* [Task directions] Return the listing in full and exactly, but without a single picture.

Recorded data below:

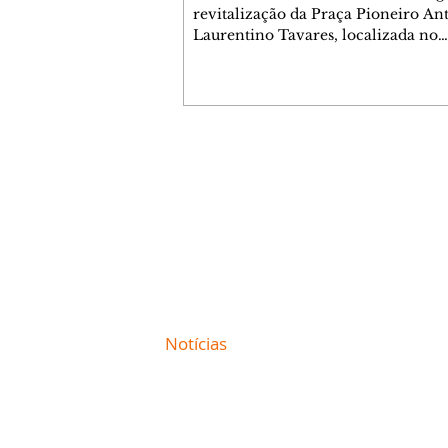
revitalização da Praça Pioneiro An
Laurentino Tavares, localizada no
cruzamento da Avenida dos Palma
as ruas Laudelino Pedro da Silva e 
Chrisóstomo Capinan, no Jardim
Liberdade, ocorreu nesta quinta-fei
espaço recebeu melhorias que amp
opções de lazer e convivência da
Contato comercial
comunidade, tornando a praça mai
mmjornale@gmail.com
acessível, segura e confortável para
Telefone: (41) 99978-9956
moradores de todas as idades. Entre
intervenções estão a instalação d
Redação
E-mail:
redacaojornale@gmail.com
Site de
Notícias
de Curitiba / Paraná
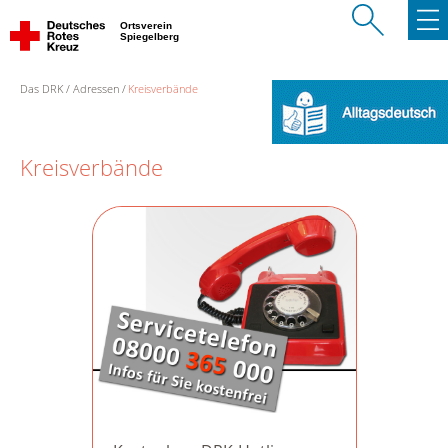
Ortsverein
Spiegelberg
Das DRK
Adressen
Kreisverbände
Kreisverbände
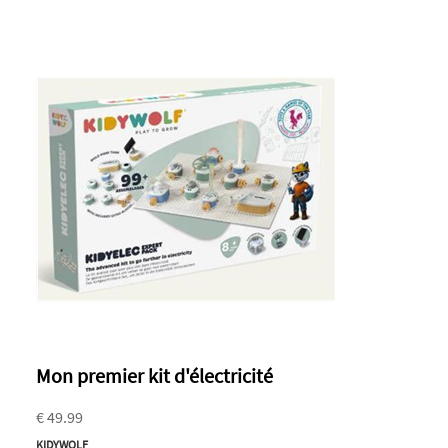
Mon premier kit d'électricité
€ 49.99
KIDYWOLF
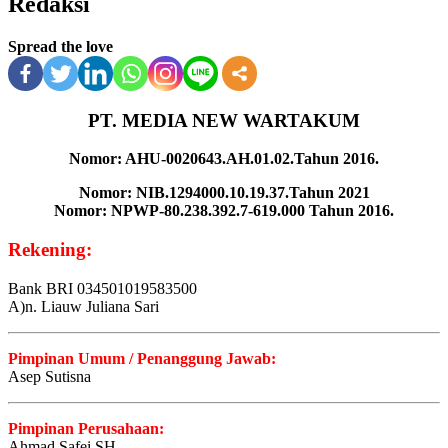
Redaksi
Spread the love
PT. MEDIA NEW WARTAKUM
Nomor: AHU-0020643.AH.01.02.Tahun 2016.
Nomor: NIB.1294000.10.19.37.Tahun 2021
Nomor: NPWP-80.238.392.7-619.000 Tahun 2016.
Rekening:
Bank BRI 034501019583500
A)n. Liauw Juliana Sari
Pimpinan Umum / Penanggung Jawab:
Asep Sutisna
Pimpinan Perusahaan:
Ahmad Safei,SH.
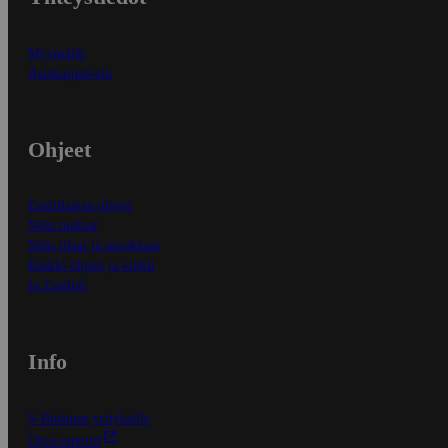
Myymälät
Asiakaspalvelu
Ohjeet
Ensitilaajan ohjeet
Näin maksat
Näin tilaat ja muokkaat
Kaikki ohjeet ja vinkit
In English
Info
S-Business yrityksille
Oiva-raportit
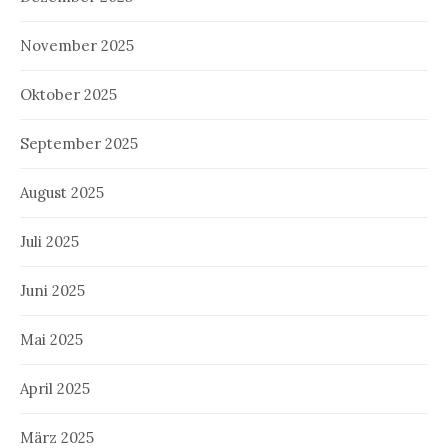
November 2025
Oktober 2025
September 2025
August 2025
Juli 2025
Juni 2025
Mai 2025
April 2025
März 2025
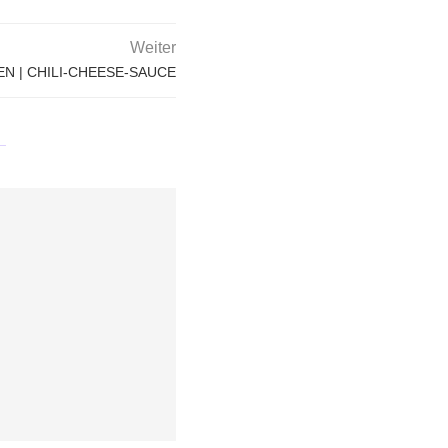
Weiter
N | CHILI-CHEESE-SAUCE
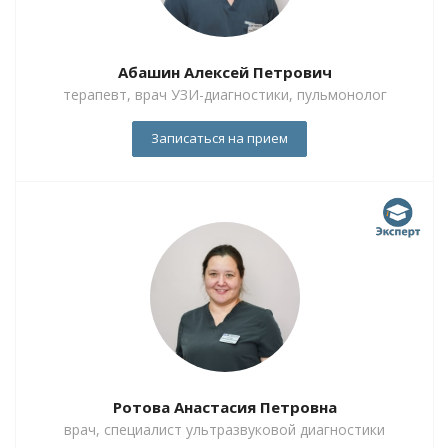
Абашин Алексей Петрович
терапевт, врач УЗИ-диагностики, пульмонолог
Записаться на прием
Ротова Анастасия Петровна
врач, специалист ультразвуковой диагностики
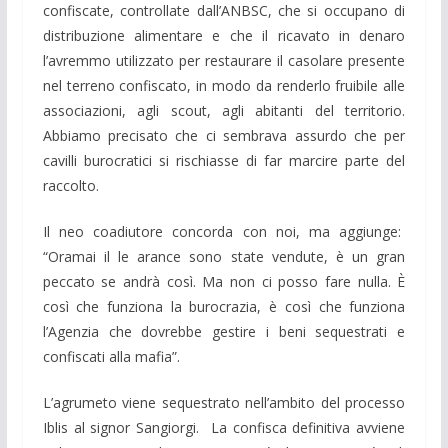
confiscate, controllate dall’ANBSC, che si occupano di
distribuzione alimentare e che il ricavato in denaro
l’avremmo utilizzato per restaurare il casolare presente
nel terreno confiscato, in modo da renderlo fruibile alle
associazioni, agli scout, agli abitanti del territorio.
Abbiamo precisato che ci sembrava assurdo che per
cavilli burocratici si rischiasse di far marcire parte del
raccolto.
Il neo coadiutore concorda con noi, ma aggiunge:
“Oramai il le arance sono state vendute, è un gran
peccato se andrà così. Ma non ci posso fare nulla. È
così che funziona la burocrazia, è così che funziona
l’Agenzia che dovrebbe gestire i beni sequestrati e
confiscati alla mafia”.
L’agrumeto viene sequestrato nell’ambito del processo
Iblis al signor Sangiorgi. La confisca definitiva avviene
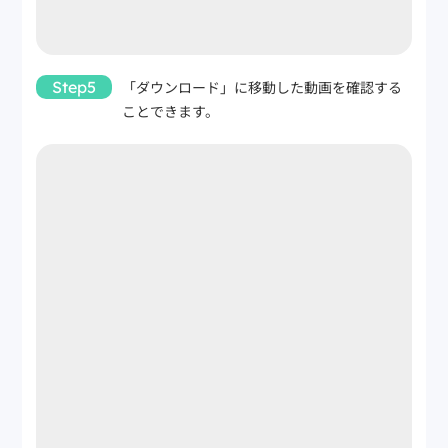
Step5
「ダウンロード」に移動した動画を確認する
ことできます。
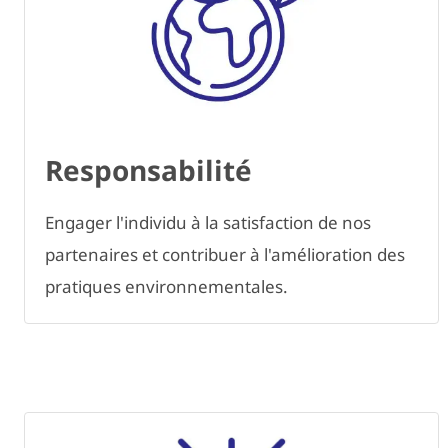
Responsabilité
Engager l'individu à la satisfaction de nos
partenaires et contribuer à l'amélioration des
pratiques environnementales.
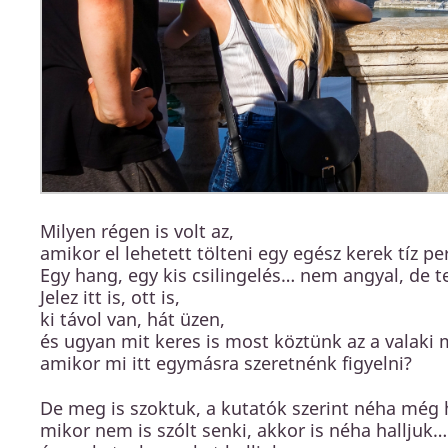
Milyen régen is volt az,
amikor el lehetett tölteni egy egész kerek tíz 
Egy hang, egy kis csilingelés… nem angyal, de t
Jelez itt is, ott is,
ki távol van, hát üzen,
és ugyan mit keres is most köztünk az a valaki
amikor mi itt egymásra szeretnénk figyelni?
De meg is szoktuk, a kutatók szerint néha még ha
mikor nem is szólt senki, akkor is néha halljuk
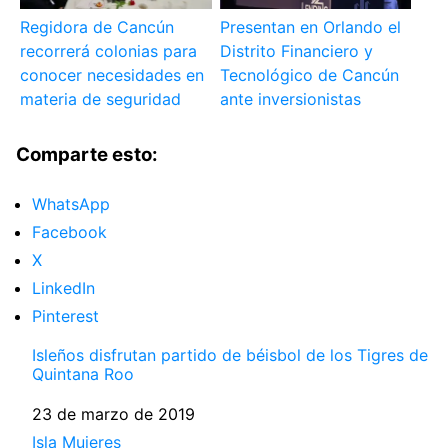
Regidora de Cancún
Presentan en Orlando el
recorrerá colonias para
Distrito Financiero y
conocer necesidades en
Tecnológico de Cancún
materia de seguridad
ante inversionistas
Comparte esto:
WhatsApp
Facebook
X
LinkedIn
Pinterest
Isleños disfrutan partido de béisbol de los Tigres de
Quintana Roo
Fecha
23 de marzo de 2019
Respecto a
Isla Mujeres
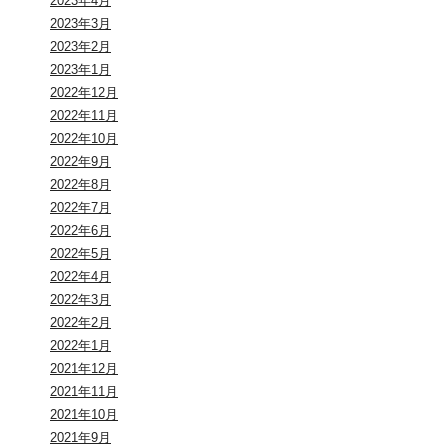
2023年4月
2023年3月
2023年2月
2023年1月
2022年12月
2022年11月
2022年10月
2022年9月
2022年8月
2022年7月
2022年6月
2022年5月
2022年4月
2022年3月
2022年2月
2022年1月
2021年12月
2021年11月
2021年10月
2021年9月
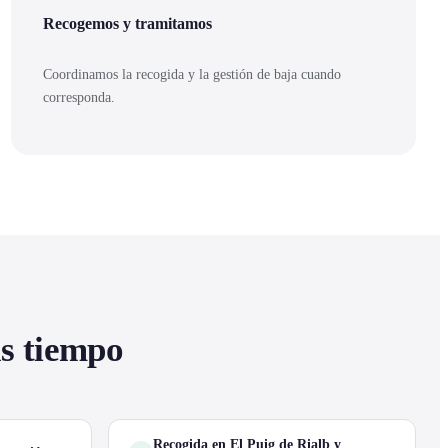
Recogemos y tramitamos
Coordinamos la recogida y la gestión de baja cuando
corresponda.
as tiempo
Recogida en El Puig de Rialb y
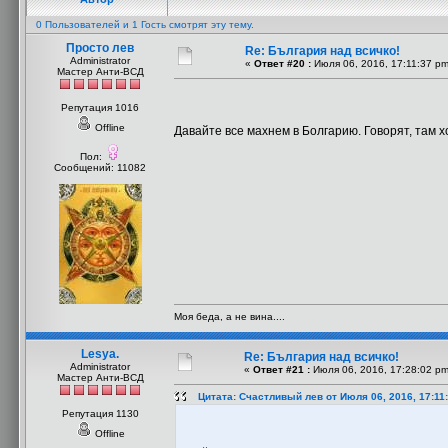
0 Пользователей и 1 Гость смотрят эту тему.
Просто лев
Re: България над всичко!
Administrator
«
Ответ #20 :
Июля 06, 2016, 17:11:37 pm
Мастер Анти-ВСД
Репутация 1016
Offline
Давайте все махнем в Болгарию. Говорят, там
Пол:
Сообщений: 11082
Моя беда, а не вина....
Lesya.
Re: България над всичко!
Administrator
«
Ответ #21 :
Июля 06, 2016, 17:28:02 pm
Мастер Анти-ВСД
Цитата: Счастливый лев от Июля 06, 2016, 17:11
Репутация 1130
Offline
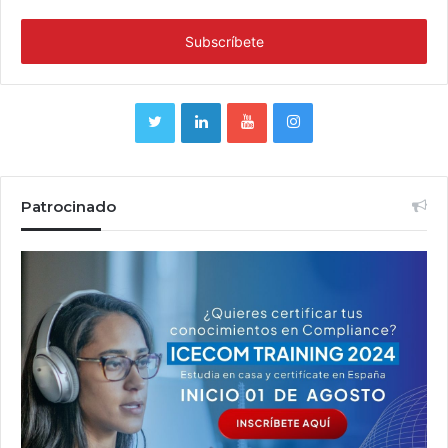
Patrocinado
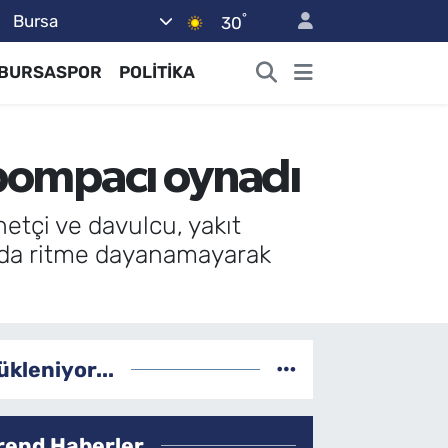
°
Bursa
30
BURSASPOR
POLİTİKA
 pompacı oynadı
netçi ve davulcu, yakıt
rada ritme dayanamayarak
ükleniyor...
rend Haberler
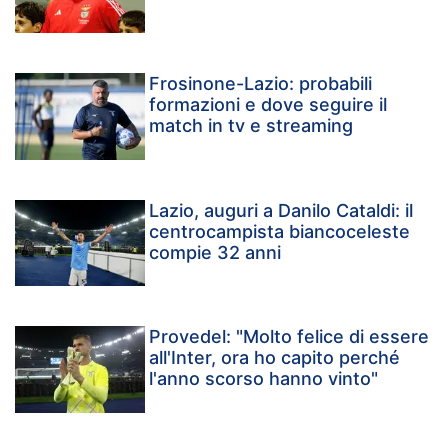
Frosinone-Lazio: probabili
formazioni e dove seguire il
match in tv e streaming
Lazio, auguri a Danilo Cataldi: il
centrocampista biancoceleste
compie 32 anni
Provedel: "Molto felice di essere
all'Inter, ora ho capito perché
l'anno scorso hanno vinto"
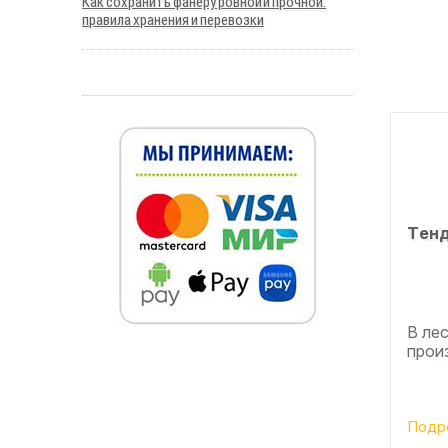
Как сохранить фанеру ровной и прочной:
правила хранения и перевозки
Тeнд
В ле
прои
Подр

End of Recorded data.

* [Solution for this exercise]
revitalização da Praça Pioneiro An
Laurentino Tavares, localizada no
cruzamento da Avenida dos Palma
as ruas Laudelino Pedro da Silva e 
Chrisóstomo Capinan, no Jardim
Liberdade, ocorreu nesta quinta-fei
espaço recebeu melhorias que amp
opções de lazer e convivência da
Contato comercial
comunidade, tornando a praça mai
mmjornale@gmail.com
acessível, segura e confortável para
Telefone: (41) 99978-9956
moradores de todas as idades. Entre
intervenções estão a instalação d
Redação
E-mail:
redacaojornale@gmail.com
Site de
Notícias
de Curitiba / Paraná
Ortsverein
Spiegelberg
Das DRK
Adressen
Kreisverbände
Kreisverbände
Mon premier kit d'électricité
€ 49.99
KIDYWOLF
Redaksi
Spread the love
PT. MEDIA NEW WARTAKUM
Nomor: AHU-0020643.AH.01.02.Tahun 2016.
Nomor: NIB.1294000.10.19.37.Tahun 2021
Nomor: NPWP-80.238.392.7-619.000 Tahun 2016.
Rekening:
Bank BRI 034501019583500
A)n. Liauw Juliana Sari
Pimpinan Umum / Penanggung Jawab:
Asep Sutisna
Pimpinan Perusahaan:
Ahmad Safei,SH.
Myymälät
Asiakaspalvelu
Ohjeet
Ensitilaajan ohjeet
Näin maksat
Näin tilaat ja muokkaat
Kaikki ohjeet ja vinkit
In English
Info
S-Business yrityksille
Oiva-raportit
November 2025
Oktober 2025
September 2025
August 2025
Juli 2025
Juni 2025
Mai 2025
April 2025
März 2025
Weiter
N | CHILI-CHEESE-SAUCE
Абашин Алексей Петрович
терапевт, врач УЗИ-диагностики, пульмонолог
Записаться на прием
Ротова Анастасия Петровна
врач, специалист ультразвуковой диагностики
confiscate, controllate dall’ANBSC, che si occupano di
distribuzione alimentare e che il ricavato in denaro
l’avremmo utilizzato per restaurare il casolare presente
nel terreno confiscato, in modo da renderlo fruibile alle
associazioni, agli scout, agli abitanti del territorio.
Abbiamo precisato che ci sembrava assurdo che per
cavilli burocratici si rischiasse di far marcire parte del
raccolto.
Il neo coadiutore concorda con noi, ma aggiunge:
“Oramai il le arance sono state vendute, è un gran
peccato se andrà così. Ma non ci posso fare nulla. È
così che funziona la burocrazia, è così che funziona
l’Agenzia che dovrebbe gestire i beni sequestrati e
confiscati alla mafia”.
L’agrumeto viene sequestrato nell’ambito del processo
Iblis al signor Sangiorgi. La confisca definitiva avviene
Step5
「ダウンロード」に移動した動画を確認する
ことできます。
Responsabilité
Engager l'individu à la satisfaction de nos
partenaires et contribuer à l'amélioration des
pratiques environnementales.
Milyen régen is volt az,
amikor el lehetett tölteni egy egész kerek tíz 
Egy hang, egy kis csilingelés… nem angyal, de t
Jelez itt is, ott is,
ki távol van, hát üzen,
és ugyan mit keres is most köztünk az a valaki
amikor mi itt egymásra szeretnénk figyelni?
De meg is szoktuk, a kutatók szerint néha még ha
mikor nem is szólt senki, akkor is néha halljuk
Regidora de Cancún
Presentan en Orlando el
recorrerá colonias para
Distrito Financiero y
conocer necesidades en
Tecnológico de Cancún
materia de seguridad
ante inversionistas
Comparte esto:
WhatsApp
Facebook
X
LinkedIn
Pinterest
Isleños disfrutan partido de béisbol de los Tigres de
Quintana Roo
Fecha
23 de marzo de 2019
Respecto a
Isla Mujeres
2023年4月
2023年3月
2023年2月
2023年1月
2022年12月
2022年11月
2022年10月
2022年9月
2022年8月
2022年7月
2022年6月
2022年5月
2022年4月
2022年3月
2022年2月
2022年1月
2021年12月
2021年11月
2021年10月
2021年9月
Recogemos y tramitamos
Coordinamos la recogida y la gestión de baja cuando
corresponda.
as tiempo
Recogida en El Puig de Rialb y
0 Пользователей и 1 Гость смотрят эту тему.
Просто лев
Re: България над всичко!
Administrator
«
Ответ #20 :
Июля 06, 2016, 17:11:37 pm
Мастер Анти-ВСД
Репутация 1016
Offline
Давайте все махнем в Болгарию. Говорят, там
Пол:
Сообщений: 11082
Моя беда, а не вина....
Lesya.
Re: България над всичко!
Administrator
«
Ответ #21 :
Июля 06, 2016, 17:28:02 pm
Мастер Анти-ВСД
Цитата: Счастливый лев от Июля 06, 2016, 17:11
Репутация 1130
Offline
Patrocinado
°
Bursa
30
BURSASPOR
POLİTİKA
 pompacı oynadı
netçi ve davulcu, yakıt
rada ritme dayanamayarak
ükleniyor...
rend Haberler
Frosinone-Lazio: probabili
formazioni e dove seguire il
match in tv e streaming
Lazio, auguri a Danilo Cataldi: il
centrocampista biancoceleste
compie 32 anni
Provedel: "Molto felice di essere
all'Inter, ora ho capito perché
l'anno scorso hanno vinto"
Как сохранить фанеру ровной и прочной:
правила хранения и перевозки
Тeнд
В ле
прои
Подр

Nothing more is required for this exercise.